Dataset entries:
• • • • • • •

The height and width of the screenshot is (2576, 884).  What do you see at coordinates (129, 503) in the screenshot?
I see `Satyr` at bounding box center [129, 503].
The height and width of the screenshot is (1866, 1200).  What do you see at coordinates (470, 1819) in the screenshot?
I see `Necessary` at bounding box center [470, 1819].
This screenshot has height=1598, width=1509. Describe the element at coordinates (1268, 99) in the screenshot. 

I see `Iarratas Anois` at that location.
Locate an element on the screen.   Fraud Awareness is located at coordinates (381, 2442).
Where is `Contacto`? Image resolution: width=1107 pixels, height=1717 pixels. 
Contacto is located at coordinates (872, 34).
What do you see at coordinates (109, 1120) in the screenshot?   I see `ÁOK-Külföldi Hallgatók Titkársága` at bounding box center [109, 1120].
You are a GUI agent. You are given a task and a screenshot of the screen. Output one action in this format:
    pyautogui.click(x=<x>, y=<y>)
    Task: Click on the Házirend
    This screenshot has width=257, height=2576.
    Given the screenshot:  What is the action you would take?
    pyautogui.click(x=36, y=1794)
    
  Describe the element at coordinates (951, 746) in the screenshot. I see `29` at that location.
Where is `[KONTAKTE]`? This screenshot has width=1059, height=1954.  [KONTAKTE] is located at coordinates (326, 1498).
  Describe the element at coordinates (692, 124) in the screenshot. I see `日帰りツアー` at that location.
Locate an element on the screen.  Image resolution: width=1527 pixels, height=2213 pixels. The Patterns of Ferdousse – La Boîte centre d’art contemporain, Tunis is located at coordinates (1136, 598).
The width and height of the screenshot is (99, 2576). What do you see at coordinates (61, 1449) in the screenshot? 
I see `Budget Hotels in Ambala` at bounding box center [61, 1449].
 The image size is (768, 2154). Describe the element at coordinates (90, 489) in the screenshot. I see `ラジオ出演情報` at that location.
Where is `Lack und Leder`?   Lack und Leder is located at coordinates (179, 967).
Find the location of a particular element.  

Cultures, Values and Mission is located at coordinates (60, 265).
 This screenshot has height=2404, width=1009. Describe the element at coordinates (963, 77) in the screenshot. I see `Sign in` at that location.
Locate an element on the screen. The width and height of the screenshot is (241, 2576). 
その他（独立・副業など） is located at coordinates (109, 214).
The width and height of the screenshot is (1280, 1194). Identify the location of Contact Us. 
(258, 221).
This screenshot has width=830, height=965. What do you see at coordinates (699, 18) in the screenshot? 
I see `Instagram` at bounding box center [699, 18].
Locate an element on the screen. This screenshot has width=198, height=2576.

• • • • • • •

== Requirement ==
Write out again every entry above, exactly as given.

== Response ==
The height and width of the screenshot is (2576, 884).  What do you see at coordinates (129, 503) in the screenshot?
I see `Satyr` at bounding box center [129, 503].
The height and width of the screenshot is (1866, 1200).  What do you see at coordinates (470, 1819) in the screenshot?
I see `Necessary` at bounding box center [470, 1819].
This screenshot has height=1598, width=1509. Describe the element at coordinates (1268, 99) in the screenshot. 

I see `Iarratas Anois` at that location.
Locate an element on the screen.   Fraud Awareness is located at coordinates (381, 2442).
Where is `Contacto`? Image resolution: width=1107 pixels, height=1717 pixels. 
Contacto is located at coordinates (872, 34).
What do you see at coordinates (109, 1120) in the screenshot?   I see `ÁOK-Külföldi Hallgatók Titkársága` at bounding box center [109, 1120].
You are a GUI agent. You are given a task and a screenshot of the screen. Output one action in this format:
    pyautogui.click(x=<x>, y=<y>)
    Task: Click on the Házirend
    This screenshot has width=257, height=2576.
    Given the screenshot:  What is the action you would take?
    pyautogui.click(x=36, y=1794)
    
  Describe the element at coordinates (951, 746) in the screenshot. I see `29` at that location.
Where is `[KONTAKTE]`? This screenshot has width=1059, height=1954.  [KONTAKTE] is located at coordinates (326, 1498).
  Describe the element at coordinates (692, 124) in the screenshot. I see `日帰りツアー` at that location.
Locate an element on the screen.  Image resolution: width=1527 pixels, height=2213 pixels. The Patterns of Ferdousse – La Boîte centre d’art contemporain, Tunis is located at coordinates (1136, 598).
The width and height of the screenshot is (99, 2576). What do you see at coordinates (61, 1449) in the screenshot? 
I see `Budget Hotels in Ambala` at bounding box center [61, 1449].
 The image size is (768, 2154). Describe the element at coordinates (90, 489) in the screenshot. I see `ラジオ出演情報` at that location.
Where is `Lack und Leder`?   Lack und Leder is located at coordinates (179, 967).
Find the location of a particular element.  

Cultures, Values and Mission is located at coordinates (60, 265).
 This screenshot has height=2404, width=1009. Describe the element at coordinates (963, 77) in the screenshot. I see `Sign in` at that location.
Locate an element on the screen. The width and height of the screenshot is (241, 2576). 
その他（独立・副業など） is located at coordinates (109, 214).
The width and height of the screenshot is (1280, 1194). Identify the location of Contact Us. 
(258, 221).
This screenshot has width=830, height=965. What do you see at coordinates (699, 18) in the screenshot? 
I see `Instagram` at bounding box center [699, 18].
Locate an element on the screen. This screenshot has width=198, height=2576.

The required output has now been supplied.